The maximum amount due during the year of above loans was Rs. 80.34 crores and the year end balance of loans so granted was Rs. 77.64 crores. These loans includes interest free loans aggregating Rs. 62.93 crores made to two wholly owned subsidiaries, which, as explained to us, have been made for setting up new projects and making strategic investments in other subsidiaries.

(b) In our opinion and according to the information and explanations given to us, after considering the purpose for which loans have been granted as indicated in paragraph 4(iii)(a) of the Companies (Auditor's Report) Order, 2003 (hereinafter referred to as the Order), the rate of interest and other terms and conditions of the loans granted, are, prima-facie, not prejudicial to the interest of the Company.

(c) According to the information and explanations given to us, the parties, to whom the loans have been granted by the Company, as referred to in paragraph 4(iii)(a) above, have been regular in repayment of principal amount as stipulated and have been regular in payment of interest where charged.

(d) According to the information and explanations given to us, there are no overdue amounts in respect of the loans granted as referred to in paragraph 4(iii)(a) above and interest thereon where charged.

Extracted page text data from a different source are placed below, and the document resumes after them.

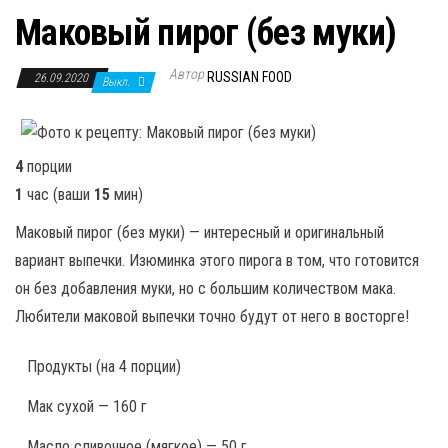
Маковый пирог (без муки)
Автор
RUSSIAN FOOD
26.09.2020
Выкл.
4
порции
1
час
(ваши
15
мин
)
Маковый пирог (без муки) — интересный и оригинальный
вариант выпечки. Изюминка этого пирога в том, что готовится
он без добавления муки, но с большим количеством мака.
Любители маковой выпечки точно будут от него в восторге!
Продукты
(на 4 порции)
Мак сухой — 160 г
Масло сливочное (мягкое) — 50 г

(e) According to the information and explanations given to us, the Company has not taken any loans, secured or unsecured from companies, firms or other parties covered in the register maintained under section 301 of the Companies Act, 1956. Accordingly, paragraph (iii)(f) and (g) of the Order are not applicable.

(iv) In our opinion and according to the information and explanations given to us, there is an adequate internal control system commensurate with the size of the Company and the nature of its business with regard to purchases of inventory and fixed assets and the sale of goods and services. During the course of our audit, we have not observed any major weakness in such internal control system.

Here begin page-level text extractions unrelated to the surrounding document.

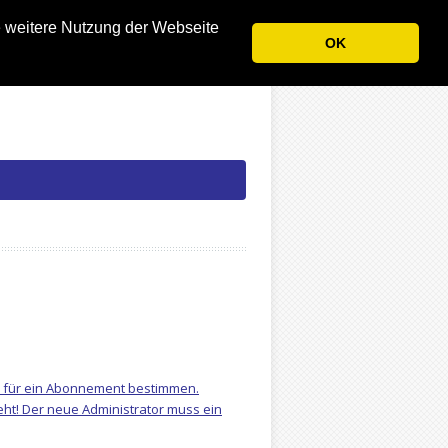
e weitere Nutzung der Webseite
OK
 für ein Abonnement bestimmen.
ht! Der neue Administrator muss ein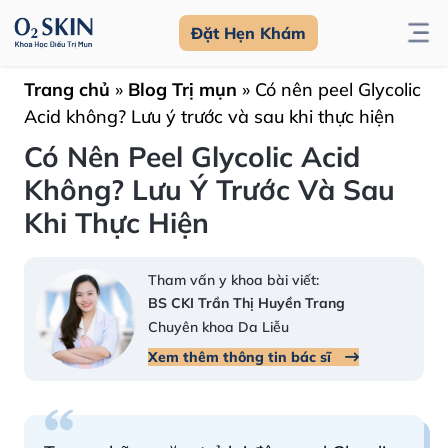
Đặt Hẹn Khám
Trang chủ
»
Blog Trị mụn
»
Có nên peel Glycolic
Acid không? Lưu ý trước và sau khi thực hiện
Có Nên Peel Glycolic Acid
Không? Lưu Ý Trước Và Sau
Khi Thực Hiện
Tham vấn y khoa bài viết:
BS CKI Trần Thị Huyền Trang
Chuyên khoa Da Liễu
Xem thêm thông tin bác sĩ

(v) In respect of contracts or arrangements entered in the Register maintained in pursuance of Section 301 of the Companies Act, 1956, to the best of our knowledge and belief and according to the information and explanations given to us:

(a) The particulars of contracts or arrangements referred to in Section 301 that needed to be entered in the Register maintained under the said Section have been so entered.

(b) Where each of such transaction is in excess of Rs.5 lakhs in respect of any party, the transactions have been made at prices which are prima facie reasonable having regard to the prevailing market prices at the relevant time.

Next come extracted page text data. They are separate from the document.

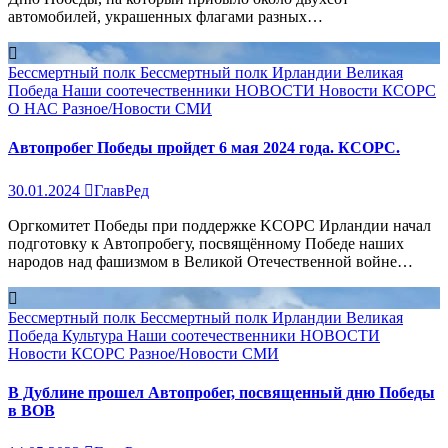
автомобилей, украшенных флагами разных…
Бессмертный полк
Бессмертный полк Ирландии
Великая
Победа
Наши соотечественники
НОВОСТИ
Новости КСОРС
О НАС
Разное/Новости
СМИ
Автопробег Победы пройдет 6 мая 2024 года. КСОРС.
30.01.2024
ГлавРед
Оргкомитет Победы при поддержке KСОРС Ирландии начал
подготовку к Автопробегу, посвящённому Победе наших
народов над фашизмом в Великой Отечественной войне…
Бессмертный полк
Бессмертный полк Ирландии
Великая
Победа
Культура
Наши соотечественники
НОВОСТИ
Новости КСОРС
Разное/Новости
СМИ
В Дублине прошел Автопробег, посвященный дню Победы
в ВОВ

(vi) In our opinion and according to the information and explanations given to us, the Company has complied with the provisions of section 58A, section 58AA or any other relevant provisions of the Companies Act, 1956 and the Companies (Acceptance of Deposits) Rules, 1975, with regard to the deposits accepted from the public. As per information and explanations given to us, no order under the aforesaid sections has been passed by the Company Law Board or National Company Law Tribunal or Reserve Bank of India or any Court or any other Tribunal on the Company.

(vii) In our opinion, the internal audit functions carried out during the year by the Company and the firms of Chartered Accountants appointed by the Management have been commensurate with the size of the Company and the nature of its business.

(viii) We have broadly reviewed the books of account maintained by the Company in respect of products where, pursuant to the Rules made by the Central Government, the maintenance of cost records has been prescribed under section 209(1) (d) of the Companies Act, 1956 and are of the opinion that, prima facie, the prescribed accounts and records have been made and maintained. We have not, however, made a detailed examination of the records with a view to determining whether they are accurate or complete.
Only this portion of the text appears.